Business education – something that is vital for individual and corporate progress in this new landscape – has faced a challenge trying to keep pace. Clearly, the next generation of business educators should be closely aligned with the world in which they educate. In our view, this means that business education must be arranged by industry practitioners with first-hand experience. Moreover, it must be global and digital.
But keeping pace alone is not enough: while globalisation and technology have provided significant opportunities, they have also presented challenges and exposed global inefficiencies, especially with regards to divergent business practices and local cultural nuances. This is where business education has the ability to bring some much-needed standardisation to the financial landscape. In this respect, it must set the pace.
A more complex business environment
One of the many benefits of globalisation, aided by the digital revolution, is the ease of expansion into new markets, something that has resulted in increased trade between a more diverse set of countries. In fact, while global trade growth has slowed of late, emerging market trade is still rising and remains above pre-crisis levels.
The International Chamber of Commerce’s (ICC)
Banking Commission’s Global Trade and Finance Survey 2015 found that so-called ‘south-south trade’ now represents as much as 42 percent of global exports, up 19 percent since 1990. Emerging market trade will also likely pick up in 2015-16, to about eight percent annual growth, taking on an even larger share of global trade.
Clearly globalisation offers huge opportunities for emerging economies, or for companies that wish to diversify markets or counterparties. Yet there are challenges: for instance, globalisation has contributed to divergent standards, solutions and terminology, especially in areas such as trade finance or supply chain finance.
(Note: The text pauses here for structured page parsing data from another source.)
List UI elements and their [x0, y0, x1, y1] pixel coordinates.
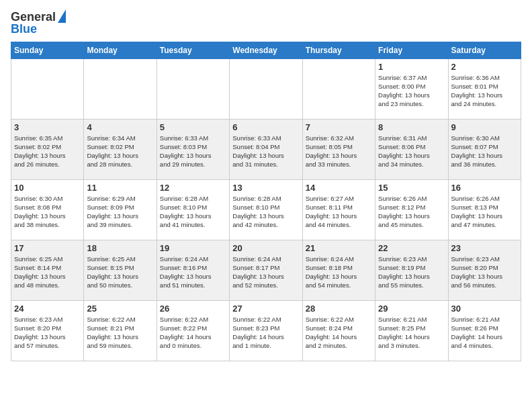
day-info: Sunrise: 6:23 AM Sunset: 8:20 PM Dayligh…: [451, 255, 518, 290]
day-number: 3: [14, 122, 81, 132]
day-info: Sunrise: 6:28 AM Sunset: 8:10 PM Dayligh…: [160, 194, 226, 230]
day-number: 15: [378, 183, 445, 193]
calendar-cell: 19Sunrise: 6:24 AM Sunset: 8:16 PM Dayli…: [157, 240, 229, 300]
calendar-cell: [157, 58, 229, 119]
calendar-cell: 1Sunrise: 6:37 AM Sunset: 8:00 PM Daylig…: [375, 58, 448, 119]
day-number: 20: [232, 243, 299, 253]
calendar-cell: 4Sunrise: 6:34 AM Sunset: 8:02 PM Daylig…: [84, 119, 157, 179]
calendar-cell: 29Sunrise: 6:21 AM Sunset: 8:25 PM Dayli…: [375, 300, 448, 361]
calendar-cell: [11, 58, 84, 119]
calendar-cell: 27Sunrise: 6:22 AM Sunset: 8:23 PM Dayli…: [230, 300, 302, 361]
day-info: Sunrise: 6:22 AM Sunset: 8:23 PM Dayligh…: [232, 315, 299, 351]
day-info: Sunrise: 6:36 AM Sunset: 8:01 PM Dayligh…: [451, 73, 518, 109]
day-number: 26: [160, 304, 226, 314]
calendar-cell: 23Sunrise: 6:23 AM Sunset: 8:20 PM Dayli…: [448, 240, 521, 300]
day-number: 9: [451, 122, 518, 132]
day-number: 4: [87, 122, 153, 132]
calendar-table: SundayMondayTuesdayWednesdayThursdayFrid…: [11, 42, 521, 361]
day-info: Sunrise: 6:26 AM Sunset: 8:12 PM Dayligh…: [378, 194, 445, 230]
calendar-cell: 22Sunrise: 6:23 AM Sunset: 8:19 PM Dayli…: [375, 240, 448, 300]
calendar-week-3: 17Sunrise: 6:25 AM Sunset: 8:14 PM Dayli…: [11, 240, 521, 300]
calendar-cell: [302, 58, 375, 119]
day-number: 13: [232, 183, 299, 193]
day-number: 25: [87, 304, 153, 314]
calendar-cell: 18Sunrise: 6:25 AM Sunset: 8:15 PM Dayli…: [84, 240, 157, 300]
day-number: 22: [378, 243, 445, 253]
weekday-header-monday: Monday: [84, 42, 157, 58]
calendar-cell: [230, 58, 302, 119]
day-info: Sunrise: 6:33 AM Sunset: 8:04 PM Dayligh…: [232, 134, 299, 169]
day-number: 7: [306, 122, 372, 132]
weekday-header-sunday: Sunday: [11, 42, 84, 58]
calendar-cell: 17Sunrise: 6:25 AM Sunset: 8:14 PM Dayli…: [11, 240, 84, 300]
calendar-cell: 28Sunrise: 6:22 AM Sunset: 8:24 PM Dayli…: [302, 300, 375, 361]
day-number: 29: [378, 304, 445, 314]
day-info: Sunrise: 6:28 AM Sunset: 8:10 PM Dayligh…: [232, 194, 299, 230]
calendar-cell: 20Sunrise: 6:24 AM Sunset: 8:17 PM Dayli…: [230, 240, 302, 300]
calendar-cell: [84, 58, 157, 119]
day-info: Sunrise: 6:24 AM Sunset: 8:17 PM Dayligh…: [232, 255, 299, 290]
day-number: 23: [451, 243, 518, 253]
day-info: Sunrise: 6:30 AM Sunset: 8:08 PM Dayligh…: [14, 194, 81, 230]
day-info: Sunrise: 6:34 AM Sunset: 8:02 PM Dayligh…: [87, 134, 153, 169]
day-info: Sunrise: 6:21 AM Sunset: 8:25 PM Dayligh…: [378, 315, 445, 351]
day-info: Sunrise: 6:31 AM Sunset: 8:06 PM Dayligh…: [378, 134, 445, 169]
day-number: 2: [451, 62, 518, 72]
day-number: 18: [87, 243, 153, 253]
day-number: 24: [14, 304, 81, 314]
calendar-cell: 8Sunrise: 6:31 AM Sunset: 8:06 PM Daylig…: [375, 119, 448, 179]
day-info: Sunrise: 6:22 AM Sunset: 8:21 PM Dayligh…: [87, 315, 153, 351]
day-info: Sunrise: 6:25 AM Sunset: 8:15 PM Dayligh…: [87, 255, 153, 290]
day-info: Sunrise: 6:29 AM Sunset: 8:09 PM Dayligh…: [87, 194, 153, 230]
day-info: Sunrise: 6:33 AM Sunset: 8:03 PM Dayligh…: [160, 134, 226, 169]
day-info: Sunrise: 6:26 AM Sunset: 8:13 PM Dayligh…: [451, 194, 518, 230]
day-info: Sunrise: 6:37 AM Sunset: 8:00 PM Dayligh…: [378, 73, 445, 109]
calendar-cell: 3Sunrise: 6:35 AM Sunset: 8:02 PM Daylig…: [11, 119, 84, 179]
calendar-cell: 13Sunrise: 6:28 AM Sunset: 8:10 PM Dayli…: [230, 179, 302, 240]
calendar-cell: 30Sunrise: 6:21 AM Sunset: 8:26 PM Dayli…: [448, 300, 521, 361]
weekday-header-tuesday: Tuesday: [157, 42, 229, 58]
day-number: 27: [232, 304, 299, 314]
day-info: Sunrise: 6:24 AM Sunset: 8:16 PM Dayligh…: [160, 255, 226, 290]
day-number: 5: [160, 122, 226, 132]
page-header: General Blue: [11, 11, 521, 36]
day-number: 12: [160, 183, 226, 193]
day-number: 10: [14, 183, 81, 193]
day-number: 28: [306, 304, 372, 314]
day-number: 16: [451, 183, 518, 193]
day-number: 17: [14, 243, 81, 253]
calendar-cell: 26Sunrise: 6:22 AM Sunset: 8:22 PM Dayli…: [157, 300, 229, 361]
calendar-cell: 6Sunrise: 6:33 AM Sunset: 8:04 PM Daylig…: [230, 119, 302, 179]
calendar-cell: 21Sunrise: 6:24 AM Sunset: 8:18 PM Dayli…: [302, 240, 375, 300]
weekday-header-row: SundayMondayTuesdayWednesdayThursdayFrid…: [11, 42, 521, 58]
day-info: Sunrise: 6:30 AM Sunset: 8:07 PM Dayligh…: [451, 134, 518, 169]
calendar-cell: 11Sunrise: 6:29 AM Sunset: 8:09 PM Dayli…: [84, 179, 157, 240]
day-info: Sunrise: 6:22 AM Sunset: 8:22 PM Dayligh…: [160, 315, 226, 351]
weekday-header-wednesday: Wednesday: [230, 42, 302, 58]
calendar-week-2: 10Sunrise: 6:30 AM Sunset: 8:08 PM Dayli…: [11, 179, 521, 240]
day-info: Sunrise: 6:24 AM Sunset: 8:18 PM Dayligh…: [306, 255, 372, 290]
day-number: 11: [87, 183, 153, 193]
day-info: Sunrise: 6:23 AM Sunset: 8:19 PM Dayligh…: [378, 255, 445, 290]
calendar-cell: 9Sunrise: 6:30 AM Sunset: 8:07 PM Daylig…: [448, 119, 521, 179]
calendar-week-1: 3Sunrise: 6:35 AM Sunset: 8:02 PM Daylig…: [11, 119, 521, 179]
calendar-body: 1Sunrise: 6:37 AM Sunset: 8:00 PM Daylig…: [11, 58, 521, 361]
weekday-header-friday: Friday: [375, 42, 448, 58]
calendar-cell: 2Sunrise: 6:36 AM Sunset: 8:01 PM Daylig…: [448, 58, 521, 119]
day-number: 30: [451, 304, 518, 314]
calendar-cell: 16Sunrise: 6:26 AM Sunset: 8:13 PM Dayli…: [448, 179, 521, 240]
calendar-cell: 25Sunrise: 6:22 AM Sunset: 8:21 PM Dayli…: [84, 300, 157, 361]
day-number: 14: [306, 183, 372, 193]
day-info: Sunrise: 6:23 AM Sunset: 8:20 PM Dayligh…: [14, 315, 81, 351]
logo-triangle-icon: [58, 9, 66, 23]
day-info: Sunrise: 6:27 AM Sunset: 8:11 PM Dayligh…: [306, 194, 372, 230]
day-info: Sunrise: 6:21 AM Sunset: 8:26 PM Dayligh…: [451, 315, 518, 351]
calendar-week-0: 1Sunrise: 6:37 AM Sunset: 8:00 PM Daylig…: [11, 58, 521, 119]
calendar-cell: 7Sunrise: 6:32 AM Sunset: 8:05 PM Daylig…: [302, 119, 375, 179]
calendar-cell: 15Sunrise: 6:26 AM Sunset: 8:12 PM Dayli…: [375, 179, 448, 240]
calendar-cell: 24Sunrise: 6:23 AM Sunset: 8:20 PM Dayli…: [11, 300, 84, 361]
day-number: 19: [160, 243, 226, 253]
logo: General Blue: [11, 11, 66, 36]
day-info: Sunrise: 6:32 AM Sunset: 8:05 PM Dayligh…: [306, 134, 372, 169]
calendar-cell: 14Sunrise: 6:27 AM Sunset: 8:11 PM Dayli…: [302, 179, 375, 240]
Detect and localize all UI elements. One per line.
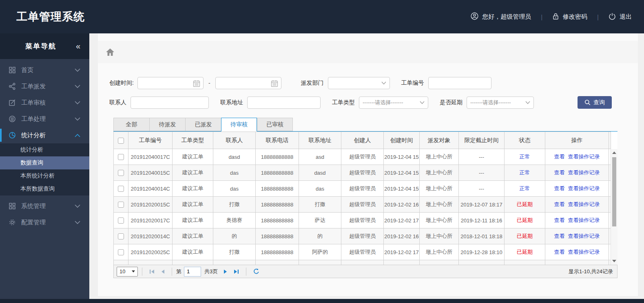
action-link[interactable]: 查看操作记录: [568, 185, 600, 191]
first-page-button[interactable]: [149, 269, 155, 274]
row-checkbox[interactable]: [118, 249, 124, 255]
action-link[interactable]: 查看: [554, 185, 565, 191]
page-size-value: 10: [120, 268, 125, 274]
contact-label: 联系人: [109, 99, 126, 106]
tab-pending-review[interactable]: 待审核: [221, 118, 257, 132]
calendar-icon[interactable]: [193, 80, 200, 87]
search-button[interactable]: 查询: [578, 96, 612, 109]
tab-reviewed[interactable]: 已审核: [257, 118, 293, 131]
order-type-select[interactable]: -------请选择-------: [359, 97, 428, 109]
sidebar-item-home[interactable]: 首页: [0, 62, 89, 78]
table-row: 201912020014C建议工单的18888888888的超级管理员2019-…: [114, 228, 611, 244]
select-all-checkbox[interactable]: [118, 138, 124, 144]
table-row: [114, 260, 611, 265]
cell-contact: 打撒: [213, 244, 256, 260]
action-link[interactable]: 查看操作记录: [568, 201, 600, 207]
action-link[interactable]: 查看: [554, 201, 565, 207]
sidebar-item-process[interactable]: 工单处理: [0, 111, 89, 127]
status-badge: 正常: [520, 154, 530, 160]
cell-order_no: [128, 260, 173, 265]
page-size-select[interactable]: 10: [117, 267, 138, 277]
submenu-item-local-data-query[interactable]: 本所数据查询: [0, 182, 89, 195]
cell-order_type: 建议工单: [173, 149, 213, 165]
table-row: 201912040015C建议工单das18888888888dasd超级管理员…: [114, 165, 611, 181]
row-checkbox[interactable]: [118, 217, 124, 224]
action-link[interactable]: 查看: [554, 169, 565, 176]
cell-phone: 18888888888: [256, 149, 299, 165]
submenu-item-local-statistics[interactable]: 本所统计分析: [0, 169, 89, 182]
app-title: 工单管理系统: [16, 9, 85, 24]
cell-order_no: 201912020025C: [128, 244, 173, 260]
action-link[interactable]: 查看操作记录: [568, 217, 600, 223]
row-checkbox[interactable]: [118, 154, 124, 160]
scrollbar-thumb[interactable]: [612, 157, 616, 226]
row-checkbox[interactable]: [118, 202, 124, 208]
cell-created: 2019-12-04 15: [384, 181, 420, 197]
row-checkbox[interactable]: [118, 233, 124, 239]
cell-actions: 查看查看操作记录: [545, 197, 609, 213]
logout-button[interactable]: 退出: [609, 13, 632, 21]
filter-row-1: 创建时间: - 派发部门 工单编号: [109, 77, 638, 89]
cell-order_type: 建议工单: [173, 228, 213, 244]
table-scrollbar[interactable]: [611, 149, 617, 265]
page-number-input[interactable]: [184, 267, 201, 277]
tab-dispatched[interactable]: 已派发: [185, 118, 221, 131]
sidebar-item-dispatch[interactable]: 工单派发: [0, 78, 89, 94]
pagination-bar: 10 第 共3页 显示1-10,共24记录: [113, 265, 617, 278]
action-link[interactable]: 查看操作记录: [568, 169, 600, 176]
action-link[interactable]: 查看: [554, 249, 565, 255]
next-page-button[interactable]: [224, 269, 228, 274]
chevron-down-icon: [75, 66, 80, 74]
tab-all[interactable]: 全部: [113, 118, 149, 131]
row-checkbox[interactable]: [118, 170, 124, 176]
row-checkbox[interactable]: [118, 186, 124, 192]
sidebar-item-statistics[interactable]: 统计分析: [0, 127, 89, 143]
cell-phone: 18888888888: [256, 197, 299, 213]
prev-page-button[interactable]: [161, 269, 165, 274]
scroll-down-icon[interactable]: [612, 260, 616, 262]
dispatch-dept-select[interactable]: [328, 77, 390, 89]
scroll-up-icon[interactable]: [612, 152, 616, 154]
submenu-item-data-query[interactable]: 数据查询: [0, 156, 89, 169]
home-icon[interactable]: [106, 48, 115, 56]
sidebar-item-config[interactable]: 配置管理: [0, 214, 89, 231]
action-link[interactable]: 查看操作记录: [568, 233, 600, 239]
logout-label: 退出: [620, 13, 632, 21]
cell-order_type: 建议工单: [173, 181, 213, 197]
calendar-icon[interactable]: [271, 80, 278, 87]
cell-creator: 超级管理员: [341, 244, 384, 260]
is-delayed-select[interactable]: -------请选择-------: [467, 97, 534, 109]
action-link[interactable]: 查看操作记录: [568, 154, 600, 160]
action-link[interactable]: 查看: [554, 217, 565, 223]
sidebar-collapse-icon[interactable]: «: [76, 42, 80, 51]
cell-status: [505, 260, 545, 265]
sidebar-item-review[interactable]: 工单审核: [0, 94, 89, 111]
cell-target: 墩上中心所: [420, 197, 459, 213]
cell-contact: 奥德赛: [213, 213, 256, 228]
last-page-button[interactable]: [233, 269, 239, 274]
submenu-item-statistics[interactable]: 统计分析: [0, 143, 89, 156]
share-icon: [9, 83, 16, 90]
table-row: 201912040017C建议工单dasd18888888888asd超级管理员…: [114, 149, 611, 165]
col-header: 联系电话: [256, 132, 299, 149]
greeting-text: 您好，超级管理员: [482, 13, 531, 21]
cell-actions: 查看查看操作记录: [545, 181, 609, 197]
contact-input[interactable]: [131, 97, 209, 109]
action-link[interactable]: 查看: [554, 233, 565, 239]
action-link[interactable]: 查看操作记录: [568, 249, 600, 255]
col-header: 派发对象: [420, 132, 459, 149]
sidebar-item-system[interactable]: 系统管理: [0, 198, 89, 214]
refresh-button[interactable]: [253, 268, 259, 274]
action-link[interactable]: 查看: [554, 154, 565, 160]
order-no-input[interactable]: [428, 77, 491, 89]
user-greeting[interactable]: 您好，超级管理员: [471, 12, 531, 21]
tab-pending-dispatch[interactable]: 待派发: [149, 118, 185, 131]
breadcrumb: [98, 41, 638, 63]
pager-divider: [142, 268, 142, 276]
col-header: 工单类型: [173, 132, 213, 149]
tab-label: 待审核: [230, 121, 248, 128]
change-password-button[interactable]: 修改密码: [552, 13, 587, 21]
col-header: 工单编号: [128, 132, 173, 149]
table-row: 201912020015C建议工单打撒18888888888打撒超级管理员201…: [114, 197, 611, 213]
contact-address-input[interactable]: [247, 97, 321, 109]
All of these can hamper efficient cross-border business.
The use of new methods, along with diverging practices, can hinder the ability of companies to effectively conduct business with their counterparties in both emerging and more developed markets.
Online business education platforms provide an equal playing field for skill development between emerging and developed markets
Adding to the complexity, the rise in alternative solutions, such as multi-banking solutions and specialist financiers, brings a host of new players into the financial landscape. Ensuring that companies and business professionals keep pace with such developments is therefore vital in a changing environment.
The need for global education
In today’s globalising world, education needs to evolve alongside the financial landscape. The use of digital platforms, for instance, means that virtual classrooms and online courses can provide professional education that is truly convenient and globally reaching.
Never before has it been so essential to have education that is accessible to all, especially considering the increase of emerging market companies and individuals involved in international trade. Digital platforms are less restrictive than traditional education methods, as students in developing or remote regions, with limited physical access to training, can participate in world-class professional education. Online platforms provide an equal playing field for skill development between emerging and developed markets.
The ICC Academy believes this is the correct approach, and provides digital education for professionals worldwide, regardless of where they are based or whether they work in SMEs, large corporations or banks. All courses are developed by the ICC’s network of experts.
Yet global education alone will not overcome the difficulties associated with a more complex trading landscape. It is essential that this education is also standardised in order to help break down the barriers of varying local nuances and practices.
The ICC Academy’s curriculum, for instance, is developed centrally in Singapore before it is distributed globally via the digital platform – ensuring standardised and relevant education worldwide.
In our opinion, education must also continue throughout an individual’s career, so that their knowledge remains up-to-date and they continually adapt to fit an increasingly volatile economic landscape. The ICC Academy allows professionals to regularly complete courses and attend various conferences and seminars so that they continue to progress, in order to fit the evolving landscape.
Globalisation and technology bring benefits, but also new challenges. In the face of diverging standards and complexity, education must be digital, convenient, and ongoing.